_ASSIGNMENT_
Among the lines below, count those containing the word "Averages". Give the number only.

_DATASET RECORDS_
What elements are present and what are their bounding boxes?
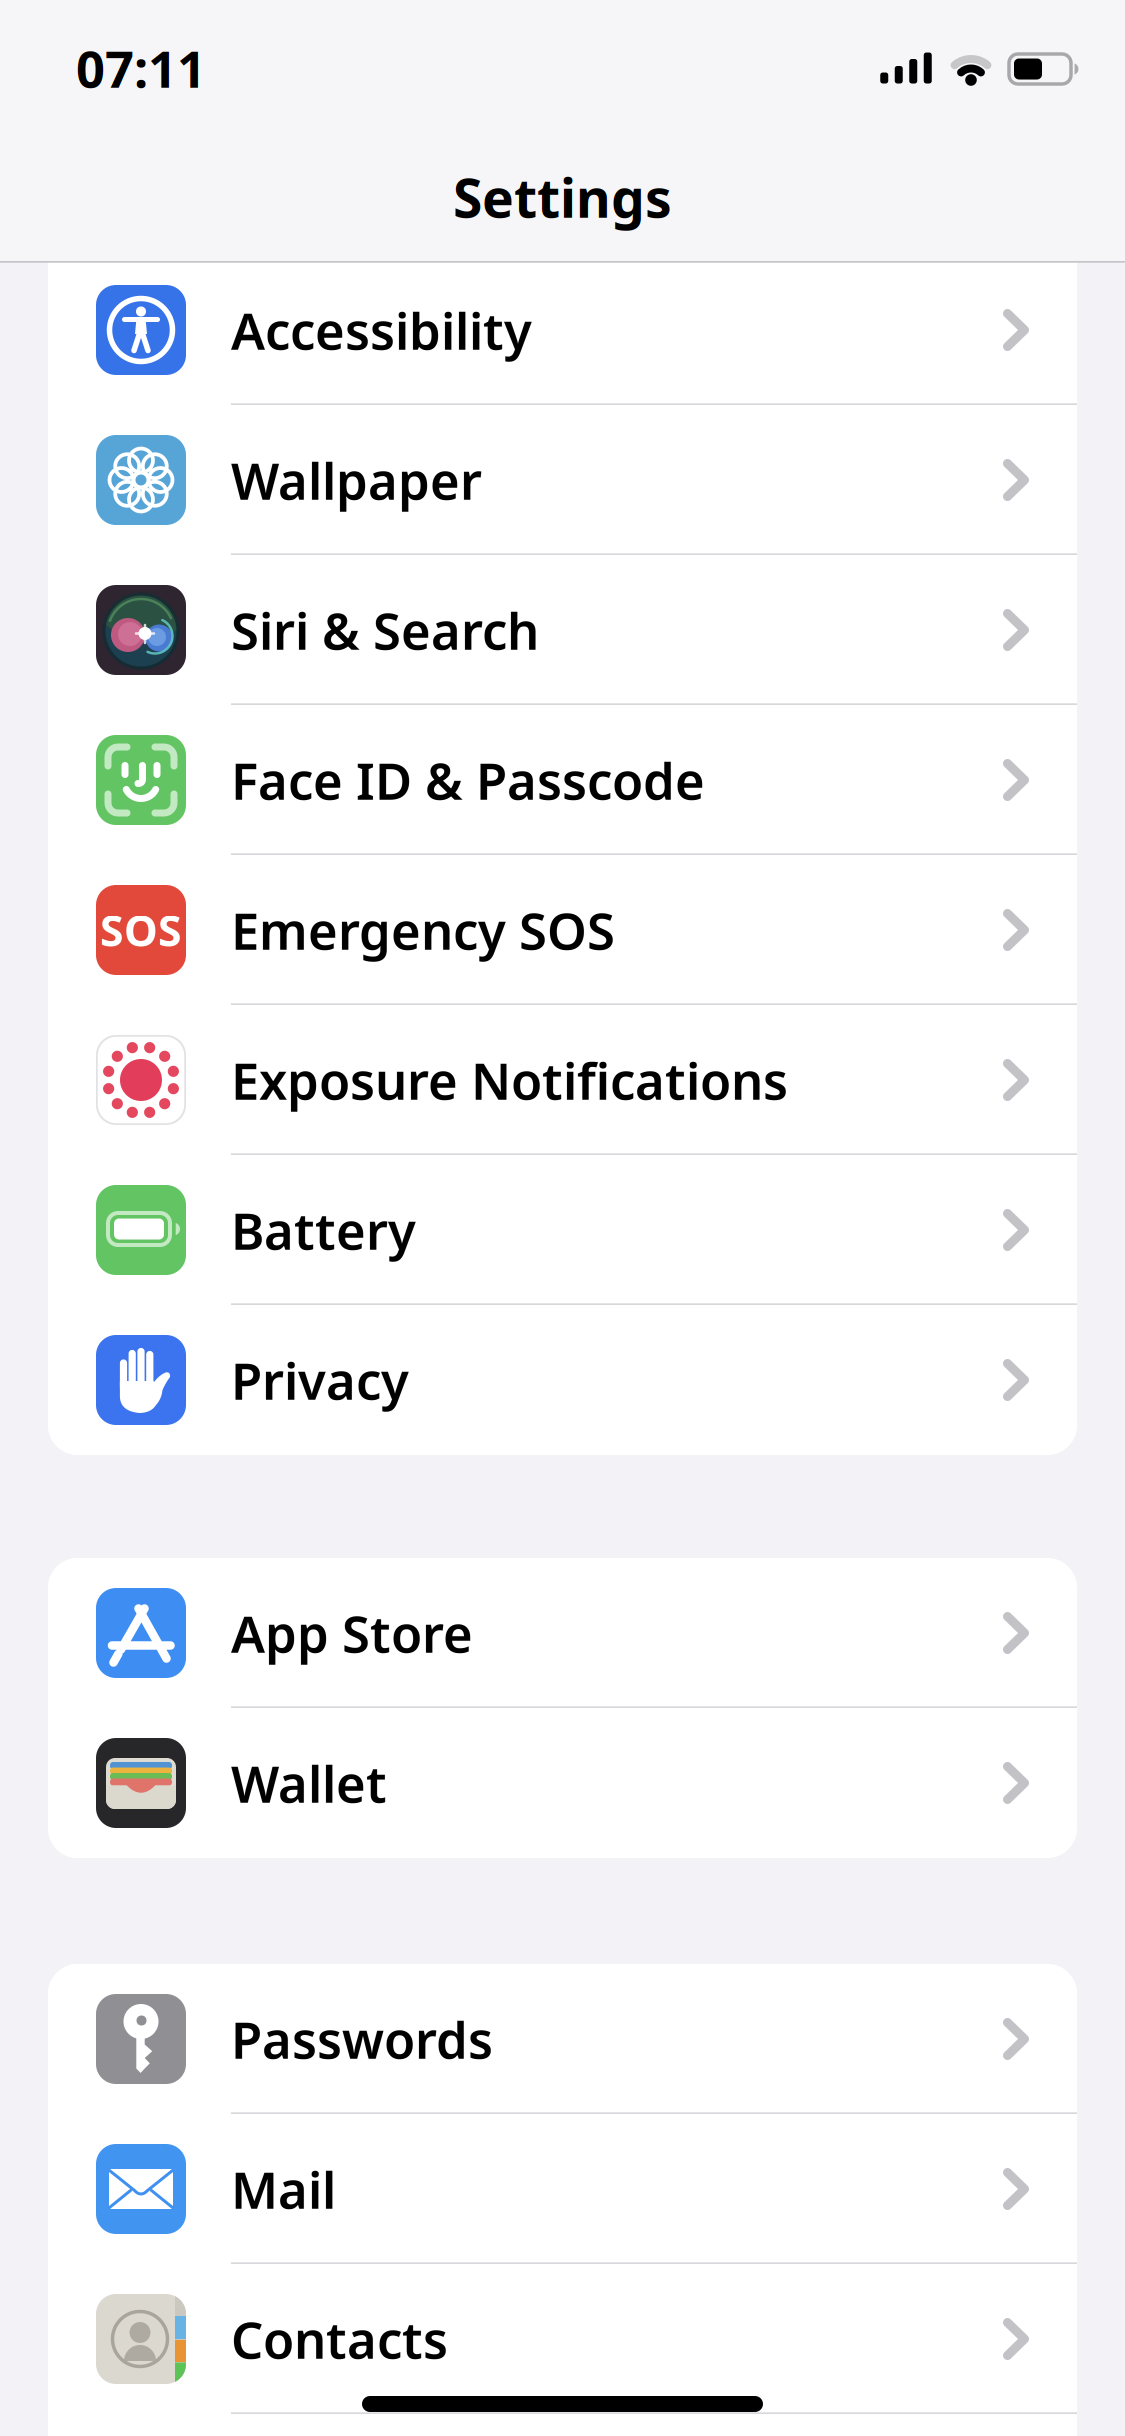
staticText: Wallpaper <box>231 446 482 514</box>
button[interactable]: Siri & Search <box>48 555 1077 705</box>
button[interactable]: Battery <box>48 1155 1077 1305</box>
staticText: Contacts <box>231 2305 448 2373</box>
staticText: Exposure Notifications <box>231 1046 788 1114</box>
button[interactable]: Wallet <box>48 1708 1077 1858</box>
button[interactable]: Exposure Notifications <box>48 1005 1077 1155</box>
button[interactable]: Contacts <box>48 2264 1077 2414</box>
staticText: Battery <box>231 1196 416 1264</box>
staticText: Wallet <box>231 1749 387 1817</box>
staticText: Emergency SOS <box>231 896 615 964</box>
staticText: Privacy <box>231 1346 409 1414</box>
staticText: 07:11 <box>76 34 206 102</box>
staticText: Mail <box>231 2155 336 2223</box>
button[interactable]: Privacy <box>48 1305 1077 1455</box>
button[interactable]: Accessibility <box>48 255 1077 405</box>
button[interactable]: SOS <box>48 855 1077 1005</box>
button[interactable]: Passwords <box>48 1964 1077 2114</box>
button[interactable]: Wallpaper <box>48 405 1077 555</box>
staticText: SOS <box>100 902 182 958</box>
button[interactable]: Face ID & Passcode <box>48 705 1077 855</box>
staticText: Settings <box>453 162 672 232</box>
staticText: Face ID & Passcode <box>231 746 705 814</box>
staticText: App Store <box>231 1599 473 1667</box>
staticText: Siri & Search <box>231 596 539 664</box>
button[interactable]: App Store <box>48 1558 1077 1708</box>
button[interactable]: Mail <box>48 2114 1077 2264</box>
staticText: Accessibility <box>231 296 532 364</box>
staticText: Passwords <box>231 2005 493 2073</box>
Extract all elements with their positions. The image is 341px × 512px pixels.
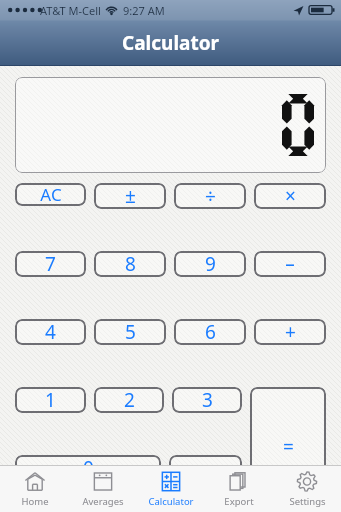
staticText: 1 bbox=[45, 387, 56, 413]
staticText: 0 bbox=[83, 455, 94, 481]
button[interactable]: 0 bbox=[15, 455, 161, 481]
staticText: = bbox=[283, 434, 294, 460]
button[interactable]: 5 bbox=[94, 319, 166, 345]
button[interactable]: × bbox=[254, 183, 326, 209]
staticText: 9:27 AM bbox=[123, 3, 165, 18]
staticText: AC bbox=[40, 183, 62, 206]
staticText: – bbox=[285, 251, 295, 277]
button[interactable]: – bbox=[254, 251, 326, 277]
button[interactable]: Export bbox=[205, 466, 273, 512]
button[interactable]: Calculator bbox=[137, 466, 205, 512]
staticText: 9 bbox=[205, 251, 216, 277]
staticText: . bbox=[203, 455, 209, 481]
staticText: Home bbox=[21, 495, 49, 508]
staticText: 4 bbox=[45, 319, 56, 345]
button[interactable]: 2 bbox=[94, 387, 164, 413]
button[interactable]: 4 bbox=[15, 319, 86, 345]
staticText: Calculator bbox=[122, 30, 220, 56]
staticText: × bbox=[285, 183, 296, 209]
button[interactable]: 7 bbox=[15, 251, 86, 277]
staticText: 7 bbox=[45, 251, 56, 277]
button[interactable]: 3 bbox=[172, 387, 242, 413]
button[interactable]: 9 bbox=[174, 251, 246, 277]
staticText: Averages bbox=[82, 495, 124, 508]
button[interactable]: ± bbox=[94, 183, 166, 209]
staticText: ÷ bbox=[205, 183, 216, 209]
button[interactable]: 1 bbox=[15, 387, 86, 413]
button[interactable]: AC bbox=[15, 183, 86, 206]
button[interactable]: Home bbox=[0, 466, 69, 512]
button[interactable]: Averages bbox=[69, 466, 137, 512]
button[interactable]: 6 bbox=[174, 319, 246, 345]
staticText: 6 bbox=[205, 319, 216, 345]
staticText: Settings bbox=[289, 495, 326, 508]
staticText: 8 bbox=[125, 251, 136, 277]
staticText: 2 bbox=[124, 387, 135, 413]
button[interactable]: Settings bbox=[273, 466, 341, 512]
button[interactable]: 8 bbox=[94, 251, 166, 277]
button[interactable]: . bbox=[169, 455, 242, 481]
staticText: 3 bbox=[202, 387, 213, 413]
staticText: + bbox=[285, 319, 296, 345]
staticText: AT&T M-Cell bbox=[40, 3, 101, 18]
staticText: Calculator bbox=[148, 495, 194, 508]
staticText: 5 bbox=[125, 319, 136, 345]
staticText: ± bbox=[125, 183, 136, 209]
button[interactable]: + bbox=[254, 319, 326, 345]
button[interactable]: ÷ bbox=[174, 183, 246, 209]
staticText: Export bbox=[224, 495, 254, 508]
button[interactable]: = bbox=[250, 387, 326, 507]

...

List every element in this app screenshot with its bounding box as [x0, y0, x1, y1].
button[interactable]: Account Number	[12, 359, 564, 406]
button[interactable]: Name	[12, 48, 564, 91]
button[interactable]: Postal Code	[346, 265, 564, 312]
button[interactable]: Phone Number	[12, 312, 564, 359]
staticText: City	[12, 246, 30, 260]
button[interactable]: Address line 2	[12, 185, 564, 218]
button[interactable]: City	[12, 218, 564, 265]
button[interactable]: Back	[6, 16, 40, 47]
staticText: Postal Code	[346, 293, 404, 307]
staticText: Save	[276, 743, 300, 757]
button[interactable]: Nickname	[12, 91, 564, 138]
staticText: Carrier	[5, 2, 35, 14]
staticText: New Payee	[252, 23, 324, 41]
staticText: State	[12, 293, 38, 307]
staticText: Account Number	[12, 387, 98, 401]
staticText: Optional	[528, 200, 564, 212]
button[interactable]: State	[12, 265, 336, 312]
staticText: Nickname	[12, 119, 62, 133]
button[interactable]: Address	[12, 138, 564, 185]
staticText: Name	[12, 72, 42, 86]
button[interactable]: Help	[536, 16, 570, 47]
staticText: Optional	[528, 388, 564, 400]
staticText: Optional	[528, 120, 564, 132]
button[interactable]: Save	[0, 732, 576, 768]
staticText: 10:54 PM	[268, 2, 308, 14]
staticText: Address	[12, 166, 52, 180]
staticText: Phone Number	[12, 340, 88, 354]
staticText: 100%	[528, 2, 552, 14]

---

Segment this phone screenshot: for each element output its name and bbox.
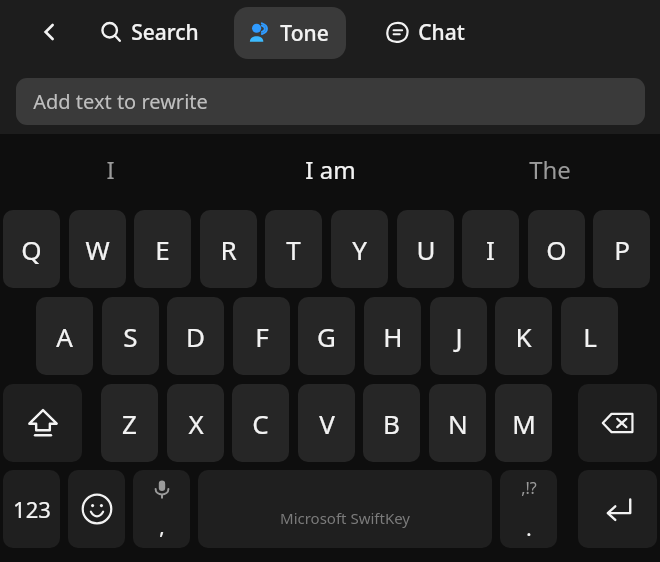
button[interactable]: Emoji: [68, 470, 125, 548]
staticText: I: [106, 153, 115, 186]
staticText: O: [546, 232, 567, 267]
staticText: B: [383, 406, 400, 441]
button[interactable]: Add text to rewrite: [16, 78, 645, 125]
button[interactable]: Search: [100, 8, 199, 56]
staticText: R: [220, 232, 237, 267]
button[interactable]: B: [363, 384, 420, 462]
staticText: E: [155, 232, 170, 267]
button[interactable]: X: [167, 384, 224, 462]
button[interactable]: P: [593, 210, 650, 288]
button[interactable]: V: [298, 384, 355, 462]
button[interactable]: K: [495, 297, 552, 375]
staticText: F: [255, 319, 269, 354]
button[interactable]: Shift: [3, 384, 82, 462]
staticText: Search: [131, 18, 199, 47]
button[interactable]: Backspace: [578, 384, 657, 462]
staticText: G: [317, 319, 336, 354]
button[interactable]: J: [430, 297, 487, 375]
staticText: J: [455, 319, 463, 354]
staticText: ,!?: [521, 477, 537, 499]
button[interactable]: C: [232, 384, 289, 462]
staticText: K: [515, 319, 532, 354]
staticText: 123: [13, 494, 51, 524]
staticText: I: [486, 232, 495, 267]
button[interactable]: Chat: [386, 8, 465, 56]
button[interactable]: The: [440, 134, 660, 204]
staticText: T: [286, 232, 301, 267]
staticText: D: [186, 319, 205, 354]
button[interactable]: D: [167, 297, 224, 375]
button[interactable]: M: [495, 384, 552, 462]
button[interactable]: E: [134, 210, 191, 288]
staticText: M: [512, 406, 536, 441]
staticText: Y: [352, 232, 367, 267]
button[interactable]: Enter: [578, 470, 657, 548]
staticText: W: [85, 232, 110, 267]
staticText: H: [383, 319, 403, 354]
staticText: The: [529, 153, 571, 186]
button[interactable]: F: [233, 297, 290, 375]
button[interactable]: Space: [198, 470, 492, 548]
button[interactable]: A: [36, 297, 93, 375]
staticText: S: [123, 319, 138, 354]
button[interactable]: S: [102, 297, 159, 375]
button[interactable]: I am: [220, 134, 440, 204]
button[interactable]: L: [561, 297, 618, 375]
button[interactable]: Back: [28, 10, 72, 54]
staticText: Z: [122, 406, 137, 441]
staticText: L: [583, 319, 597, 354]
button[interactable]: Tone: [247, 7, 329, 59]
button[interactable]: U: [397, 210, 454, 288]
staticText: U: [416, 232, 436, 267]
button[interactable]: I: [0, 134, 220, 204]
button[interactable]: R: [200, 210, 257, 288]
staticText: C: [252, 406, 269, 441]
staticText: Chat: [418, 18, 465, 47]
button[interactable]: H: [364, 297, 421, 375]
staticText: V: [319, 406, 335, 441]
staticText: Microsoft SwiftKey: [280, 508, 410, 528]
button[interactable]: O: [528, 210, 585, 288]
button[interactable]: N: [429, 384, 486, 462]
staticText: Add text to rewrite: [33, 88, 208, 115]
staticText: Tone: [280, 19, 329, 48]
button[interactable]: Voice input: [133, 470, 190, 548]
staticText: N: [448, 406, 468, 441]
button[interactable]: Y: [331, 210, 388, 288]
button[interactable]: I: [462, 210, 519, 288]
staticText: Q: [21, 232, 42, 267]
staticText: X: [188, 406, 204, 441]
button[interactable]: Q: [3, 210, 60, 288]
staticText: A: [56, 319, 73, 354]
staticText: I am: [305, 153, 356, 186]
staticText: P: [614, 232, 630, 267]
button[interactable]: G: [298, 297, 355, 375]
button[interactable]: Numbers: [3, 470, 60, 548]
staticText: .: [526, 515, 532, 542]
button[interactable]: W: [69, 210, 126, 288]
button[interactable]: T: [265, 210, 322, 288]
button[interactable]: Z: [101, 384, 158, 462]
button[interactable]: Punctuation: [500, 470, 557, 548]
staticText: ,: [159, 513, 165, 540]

_ANSWER TO THIS PROBLEM_
2